__Information__
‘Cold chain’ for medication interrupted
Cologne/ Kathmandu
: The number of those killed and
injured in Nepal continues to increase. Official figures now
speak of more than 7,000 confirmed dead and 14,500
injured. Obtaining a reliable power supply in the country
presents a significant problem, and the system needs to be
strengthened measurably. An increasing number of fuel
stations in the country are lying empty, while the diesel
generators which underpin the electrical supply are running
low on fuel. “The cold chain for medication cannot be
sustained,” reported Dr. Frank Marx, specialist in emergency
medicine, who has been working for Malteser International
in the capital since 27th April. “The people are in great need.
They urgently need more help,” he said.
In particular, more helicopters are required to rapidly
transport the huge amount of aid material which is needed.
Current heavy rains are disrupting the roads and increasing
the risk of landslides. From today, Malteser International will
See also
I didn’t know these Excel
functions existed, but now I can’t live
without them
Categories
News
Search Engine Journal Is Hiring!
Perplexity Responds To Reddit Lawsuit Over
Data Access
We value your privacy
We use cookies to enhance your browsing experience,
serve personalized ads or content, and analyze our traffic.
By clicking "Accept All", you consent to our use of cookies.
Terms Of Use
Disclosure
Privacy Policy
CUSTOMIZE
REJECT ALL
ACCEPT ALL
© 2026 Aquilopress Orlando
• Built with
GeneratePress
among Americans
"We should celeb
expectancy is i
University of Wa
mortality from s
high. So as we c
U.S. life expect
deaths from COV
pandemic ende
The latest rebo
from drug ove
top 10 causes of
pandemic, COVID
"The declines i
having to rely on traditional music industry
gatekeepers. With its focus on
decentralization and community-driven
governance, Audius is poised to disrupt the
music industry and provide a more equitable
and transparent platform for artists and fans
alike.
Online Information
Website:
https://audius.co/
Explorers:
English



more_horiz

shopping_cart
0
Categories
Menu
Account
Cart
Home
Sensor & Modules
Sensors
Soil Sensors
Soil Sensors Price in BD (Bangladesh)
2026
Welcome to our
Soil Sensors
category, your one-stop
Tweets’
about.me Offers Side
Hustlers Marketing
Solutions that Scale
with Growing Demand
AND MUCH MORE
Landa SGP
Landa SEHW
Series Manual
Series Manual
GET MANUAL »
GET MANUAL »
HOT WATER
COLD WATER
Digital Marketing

* * *

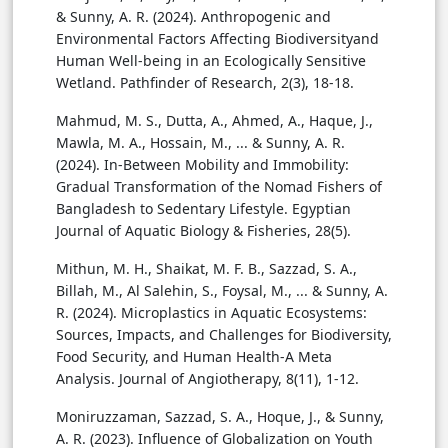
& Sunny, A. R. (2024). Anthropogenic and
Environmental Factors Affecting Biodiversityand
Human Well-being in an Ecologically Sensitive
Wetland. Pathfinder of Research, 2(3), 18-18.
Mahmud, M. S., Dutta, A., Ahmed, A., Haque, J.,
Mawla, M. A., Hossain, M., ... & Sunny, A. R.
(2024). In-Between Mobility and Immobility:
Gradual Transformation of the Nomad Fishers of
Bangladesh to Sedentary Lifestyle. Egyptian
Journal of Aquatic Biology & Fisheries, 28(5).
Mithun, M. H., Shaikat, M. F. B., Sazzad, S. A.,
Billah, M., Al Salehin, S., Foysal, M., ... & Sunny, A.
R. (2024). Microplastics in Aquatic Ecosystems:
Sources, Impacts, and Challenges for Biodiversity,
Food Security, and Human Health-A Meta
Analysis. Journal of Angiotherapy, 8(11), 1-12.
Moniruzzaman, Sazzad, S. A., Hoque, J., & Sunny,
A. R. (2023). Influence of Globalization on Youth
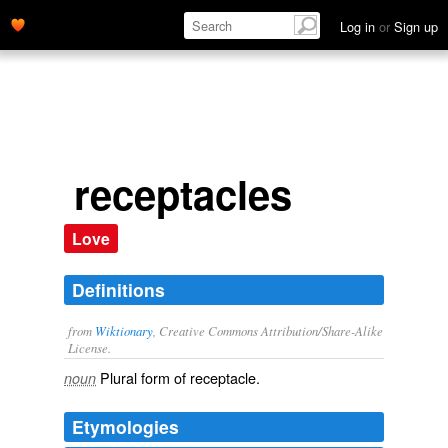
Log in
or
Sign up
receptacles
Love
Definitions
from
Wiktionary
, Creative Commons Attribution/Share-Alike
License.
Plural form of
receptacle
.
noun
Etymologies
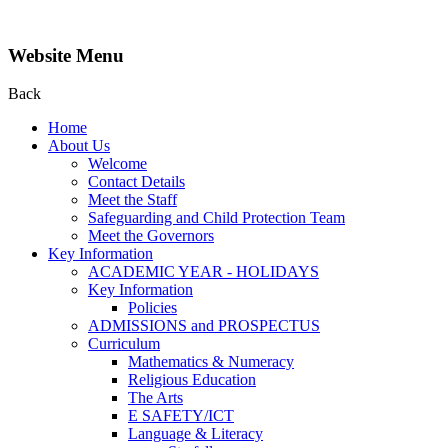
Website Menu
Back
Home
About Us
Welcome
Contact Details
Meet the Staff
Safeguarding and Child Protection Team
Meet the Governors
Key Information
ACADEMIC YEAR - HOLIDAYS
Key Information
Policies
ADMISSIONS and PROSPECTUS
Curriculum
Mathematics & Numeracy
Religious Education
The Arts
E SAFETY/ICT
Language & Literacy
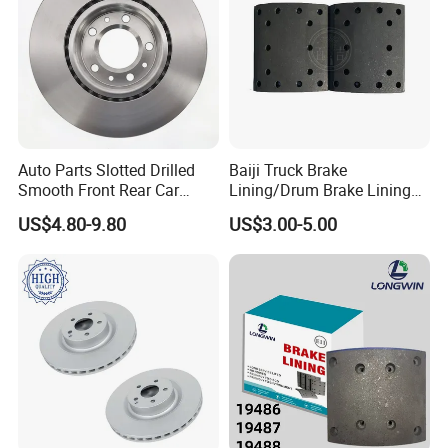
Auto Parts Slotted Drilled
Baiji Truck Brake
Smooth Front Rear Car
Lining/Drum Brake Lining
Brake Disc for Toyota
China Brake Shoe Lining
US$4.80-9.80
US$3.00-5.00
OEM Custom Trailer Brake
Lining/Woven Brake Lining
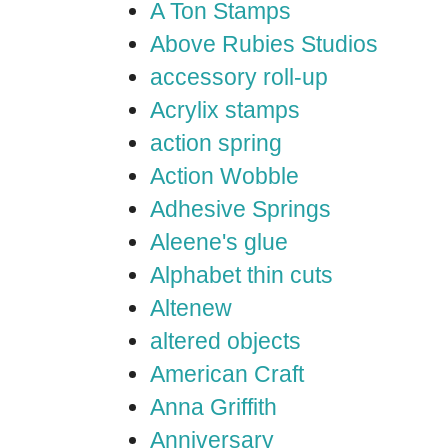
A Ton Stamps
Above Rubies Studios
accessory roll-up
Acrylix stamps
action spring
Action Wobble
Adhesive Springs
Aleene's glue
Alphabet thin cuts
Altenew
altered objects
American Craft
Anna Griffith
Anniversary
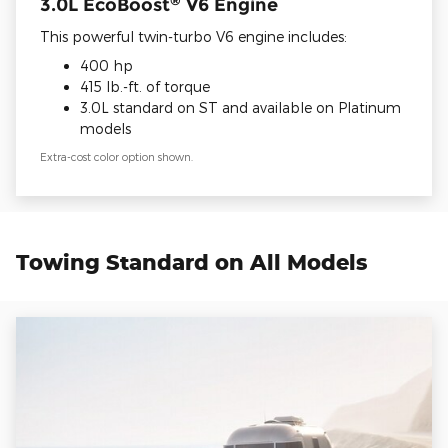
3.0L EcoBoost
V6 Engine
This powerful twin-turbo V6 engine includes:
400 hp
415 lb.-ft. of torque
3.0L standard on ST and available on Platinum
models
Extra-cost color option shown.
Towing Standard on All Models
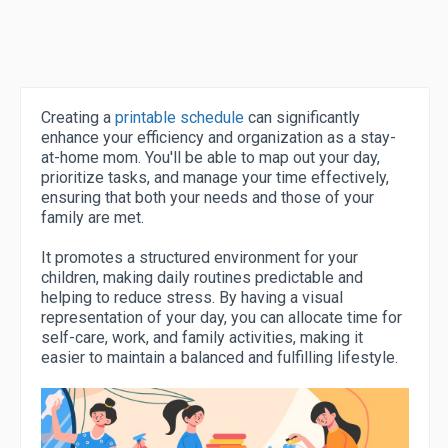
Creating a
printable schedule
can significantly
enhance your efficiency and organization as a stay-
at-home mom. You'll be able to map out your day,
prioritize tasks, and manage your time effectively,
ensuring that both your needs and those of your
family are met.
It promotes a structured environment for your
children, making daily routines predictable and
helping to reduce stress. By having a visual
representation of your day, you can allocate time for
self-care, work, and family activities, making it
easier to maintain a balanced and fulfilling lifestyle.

...

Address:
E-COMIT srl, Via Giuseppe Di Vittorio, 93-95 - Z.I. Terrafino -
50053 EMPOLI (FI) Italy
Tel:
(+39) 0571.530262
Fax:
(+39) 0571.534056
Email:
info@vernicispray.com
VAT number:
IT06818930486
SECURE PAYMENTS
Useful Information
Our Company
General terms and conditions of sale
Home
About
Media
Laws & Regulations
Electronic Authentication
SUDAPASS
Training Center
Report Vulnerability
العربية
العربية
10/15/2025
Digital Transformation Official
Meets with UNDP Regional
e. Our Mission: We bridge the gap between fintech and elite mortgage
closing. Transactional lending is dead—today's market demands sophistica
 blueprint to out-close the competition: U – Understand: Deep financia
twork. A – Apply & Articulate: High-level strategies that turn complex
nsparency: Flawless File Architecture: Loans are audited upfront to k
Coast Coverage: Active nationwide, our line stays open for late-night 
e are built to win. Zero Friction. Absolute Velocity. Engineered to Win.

__Work item__
From the data above, copy each line with the string "number" in it.

__Solution for this problem__
: The number of those killed and
strengthened measurably. An increasing number of fuel
VAT number:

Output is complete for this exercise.